As players attempt to manage their time the best that they can, coaches also try and help ease their athletes’ hectic schedules.
Acting Head Coach of Women’s Cross-Country, Sarah Titus, said that she encourages her athletes to plan ahead.
“The advice I commonly give is to plan ahead, schedule a time to go to the library and to be sure that they are in an environment that they can do the best in,” Coach Titus stated, “I also encourage them to chip away at their work and begin to brainstorm an outline to make completing their assignments easier instead of starting from scratch.” Coach Titus also stated that when her athletes go on a run, that’s what they should be doing instead of stressing over all of their schoolwork.

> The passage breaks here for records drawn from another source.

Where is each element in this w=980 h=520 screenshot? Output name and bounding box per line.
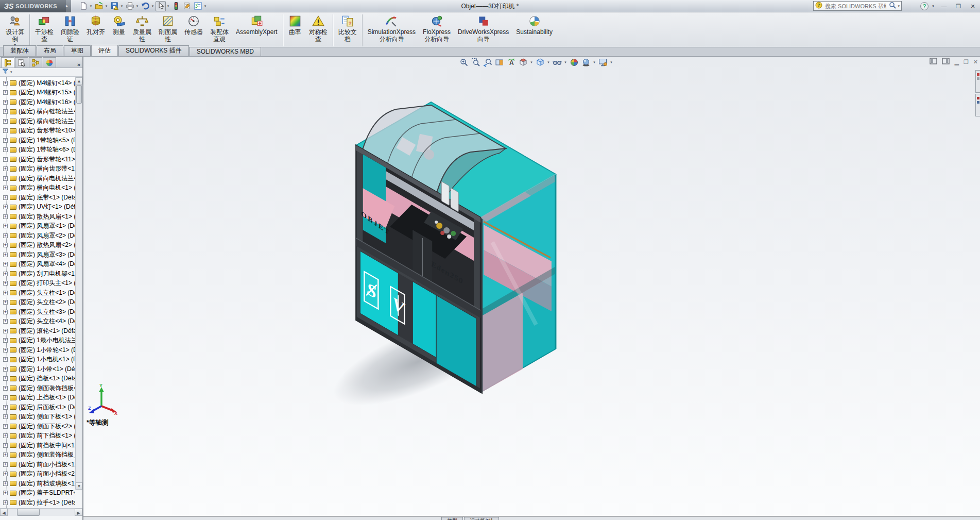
ribbon-button-mass-properties[interactable]: 质量属性	[129, 14, 155, 43]
tree-item[interactable]: +(固定) 齿形带轮<11> (D	[0, 155, 75, 164]
tree-item[interactable]: +(固定) 滚轮<1> (Défaut	[0, 326, 75, 336]
tab-SOLIDWORKS MBD[interactable]: SOLIDWORKS MBD	[190, 47, 261, 56]
expand-icon[interactable]: +	[3, 81, 8, 86]
display-style-caret-icon[interactable]: ▾	[546, 60, 551, 64]
ribbon-button-simulationxpress[interactable]: SimulationXpress分析向导	[364, 14, 419, 43]
expand-icon[interactable]: +	[3, 176, 8, 181]
scroll-down-arrow[interactable]: ▼	[76, 482, 82, 490]
split-pane-right-icon[interactable]	[942, 57, 950, 66]
select-cursor-icon[interactable]	[156, 1, 166, 11]
propertymanager-tab[interactable]	[15, 57, 28, 68]
tree-item[interactable]: +(固定) 风扇罩<1> (Défa	[0, 222, 75, 231]
search-icon[interactable]	[889, 2, 896, 11]
ribbon-button-assembly-visualization[interactable]: 装配体直观	[207, 14, 232, 43]
view-orientation-icon[interactable]	[518, 57, 528, 68]
close-button[interactable]: ✕	[967, 2, 979, 11]
help-search-box[interactable]: ? ▾	[813, 1, 902, 11]
expand-icon[interactable]: +	[3, 281, 8, 286]
scroll-left-arrow[interactable]: ◀	[0, 509, 8, 516]
expand-icon[interactable]: +	[3, 119, 8, 124]
expand-icon[interactable]: +	[3, 433, 8, 438]
panel-overflow-chevron[interactable]: »	[77, 61, 80, 68]
tab-评估[interactable]: 评估	[91, 45, 118, 56]
tree-item[interactable]: +(固定) 头立柱<2> (Défa	[0, 298, 75, 308]
zoom-area-icon[interactable]	[470, 57, 481, 68]
help-caret-icon[interactable]: ▾	[931, 2, 936, 11]
expand-icon[interactable]: +	[3, 195, 8, 200]
ribbon-button-curvature[interactable]: 曲率	[285, 14, 305, 36]
expand-icon[interactable]: +	[3, 424, 8, 429]
tree-item[interactable]: +(固定) 横向电机法兰<1>	[0, 174, 75, 183]
tree-item[interactable]: +(固定) 侧面下板<2> (Dé	[0, 422, 75, 431]
print-icon[interactable]	[125, 1, 135, 11]
expand-icon[interactable]: +	[3, 443, 8, 448]
expand-icon[interactable]: +	[3, 472, 8, 476]
search-caret-icon[interactable]: ▾	[898, 4, 900, 8]
expand-icon[interactable]: +	[3, 338, 8, 343]
tree-item[interactable]: +(固定) 侧面下板<1> (Dé	[0, 412, 75, 422]
doc-close-button[interactable]: ✕	[973, 58, 978, 66]
expand-icon[interactable]: +	[3, 500, 8, 505]
expand-icon[interactable]: +	[3, 138, 8, 143]
print-caret-icon[interactable]: ▾	[135, 4, 140, 8]
tree-horizontal-scrollbar[interactable]: ◀ ▶	[0, 508, 82, 516]
tree-item[interactable]: +(固定) 风扇罩<3> (Défa	[0, 250, 75, 260]
expand-icon[interactable]: +	[3, 405, 8, 410]
traffic-light-icon[interactable]	[171, 1, 181, 11]
expand-icon[interactable]: +	[3, 214, 8, 219]
new-document-caret-icon[interactable]: ▾	[89, 4, 93, 8]
apply-scene-caret-icon[interactable]: ▾	[592, 60, 596, 64]
ribbon-button-symmetry-check[interactable]: 对称检查	[305, 14, 331, 43]
tree-item[interactable]: +(固定) 前面小挡板<1> (	[0, 460, 75, 469]
section-view-icon[interactable]	[494, 57, 505, 68]
ribbon-button-assemblyxpert[interactable]: AssemblyXpert	[232, 14, 281, 36]
expand-icon[interactable]: +	[3, 386, 8, 391]
ribbon-button-sustainability[interactable]: Sustainability	[512, 14, 556, 36]
annotation-view-icon[interactable]: A	[506, 57, 517, 68]
expand-icon[interactable]: +	[3, 272, 8, 276]
new-document-icon[interactable]	[78, 1, 89, 11]
filter-caret-icon[interactable]: ▾	[10, 70, 12, 74]
expand-icon[interactable]: +	[3, 481, 8, 486]
tree-item[interactable]: +(固定) 上挡板<1> (Défa	[0, 393, 75, 403]
view-settings-caret-icon[interactable]: ▾	[609, 60, 613, 64]
tree-item[interactable]: +(固定) 头立柱<1> (Défa	[0, 288, 75, 298]
vertical-scroll-thumb[interactable]	[76, 85, 82, 104]
ribbon-button-clearance-verification[interactable]: 间隙验证	[57, 14, 83, 43]
view-orientation-caret-icon[interactable]: ▾	[529, 60, 534, 64]
expand-icon[interactable]: +	[3, 233, 8, 238]
tree-item[interactable]: +(固定) 侧面装饰挡板_20	[0, 450, 75, 460]
printer-model[interactable]: OBJET Eden250 S V	[83, 57, 980, 520]
split-pane-left-icon[interactable]	[930, 57, 937, 66]
search-input[interactable]	[824, 3, 887, 10]
display-style-icon[interactable]	[535, 57, 545, 68]
tree-item[interactable]: +(固定) 底带<1> (Défaut	[0, 193, 75, 203]
ribbon-button-section-properties[interactable]: 剖面属性	[155, 14, 181, 43]
ribbon-button-sensors[interactable]: 传感器	[181, 14, 207, 36]
tree-item[interactable]: +(固定) 前档玻璃板<1> (	[0, 479, 75, 489]
taskpane-tab[interactable]	[975, 70, 980, 93]
expand-icon[interactable]: +	[3, 310, 8, 314]
tree-item[interactable]: +(固定) 横向链轮法兰<1>	[0, 107, 75, 117]
filter-funnel-icon[interactable]	[2, 68, 9, 77]
logo-chevron-icon[interactable]: ▸	[66, 0, 71, 12]
expand-icon[interactable]: +	[3, 166, 8, 171]
ribbon-button-compare-documents[interactable]: ?比较文档	[335, 14, 360, 43]
zoom-fit-icon[interactable]	[458, 57, 469, 68]
configurationmanager-tab[interactable]	[29, 57, 42, 68]
expand-icon[interactable]: +	[3, 205, 8, 209]
ribbon-button-floxpress[interactable]: FloXpress分析向导	[419, 14, 454, 43]
expand-icon[interactable]: +	[3, 319, 8, 324]
scroll-right-arrow[interactable]: ▶	[75, 509, 82, 516]
expand-icon[interactable]: +	[3, 157, 8, 162]
bottom-tab-模型[interactable]: 模型	[441, 517, 463, 520]
expand-icon[interactable]: +	[3, 109, 8, 114]
tree-item[interactable]: +(固定) 横向电机<1> (Dé	[0, 183, 75, 193]
tree-item[interactable]: +(固定) 横向齿形带<1> (	[0, 164, 75, 174]
open-folder-caret-icon[interactable]: ▾	[104, 4, 109, 8]
tree-item[interactable]: +(固定) UV灯<1> (Défau	[0, 203, 75, 212]
expand-icon[interactable]: +	[3, 224, 8, 228]
hide-show-items-caret-icon[interactable]: ▾	[563, 60, 568, 64]
tree-item[interactable]: +(固定) 前下挡板<1> (Dé	[0, 431, 75, 441]
tree-item[interactable]: +(固定) 1最小电机法兰<1	[0, 336, 75, 346]
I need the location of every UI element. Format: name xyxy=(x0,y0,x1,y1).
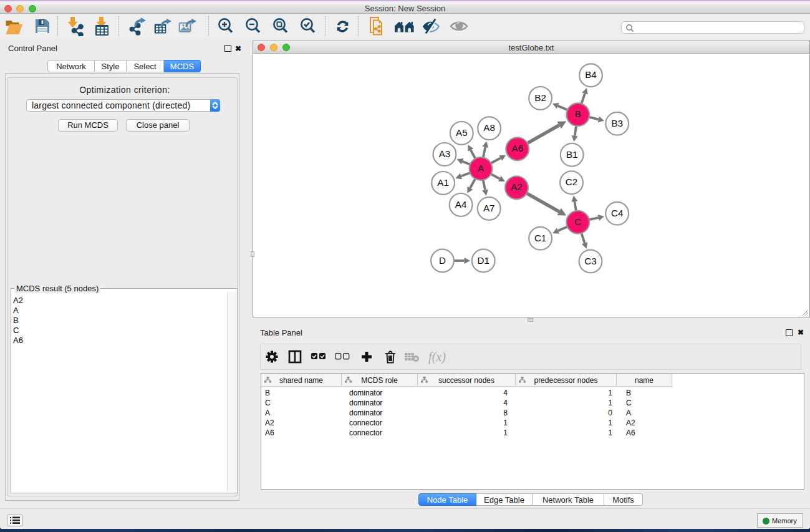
svg-text:B4: B4 xyxy=(585,69,597,80)
svg-text:B2: B2 xyxy=(534,92,546,103)
svg-text:B1: B1 xyxy=(566,149,578,160)
svg-text:D: D xyxy=(439,255,446,266)
svg-text:A1: A1 xyxy=(437,177,449,188)
svg-text:A7: A7 xyxy=(483,203,495,213)
svg-text:D1: D1 xyxy=(477,255,489,266)
svg-text:C1: C1 xyxy=(534,233,546,243)
svg-text:A2: A2 xyxy=(511,181,523,192)
svg-text:A8: A8 xyxy=(483,122,495,133)
svg-text:A3: A3 xyxy=(439,148,451,159)
svg-text:C2: C2 xyxy=(566,177,577,187)
svg-text:A6: A6 xyxy=(512,143,524,153)
svg-text:A: A xyxy=(478,163,485,173)
svg-text:A4: A4 xyxy=(455,199,467,210)
svg-text:C3: C3 xyxy=(584,256,596,266)
svg-text:C: C xyxy=(574,216,581,227)
svg-text:C4: C4 xyxy=(611,208,623,218)
svg-text:B: B xyxy=(575,109,581,119)
svg-text:A5: A5 xyxy=(456,127,468,138)
svg-text:B3: B3 xyxy=(611,118,623,128)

“Don’t think about all the work you have to do or stress over an exam you have tomorrow. Relax — your brain needs a break. So enjoy your run,” Coach Titus stated. Chris Fecteau, head coach of cheerleading, also shared his methods in helping his athletes plan their time accordingly. “I think the biggest piece I am doing to help is by keeping the schedule light and not spring any events on them too short of a notice. Currently we are only practicing three to four days a week,” Coach Fecteau said, “However, once games and national season starts time management will become critical. I hope to establish study hours as well as an open communication concerning athletes’ grades and their success.”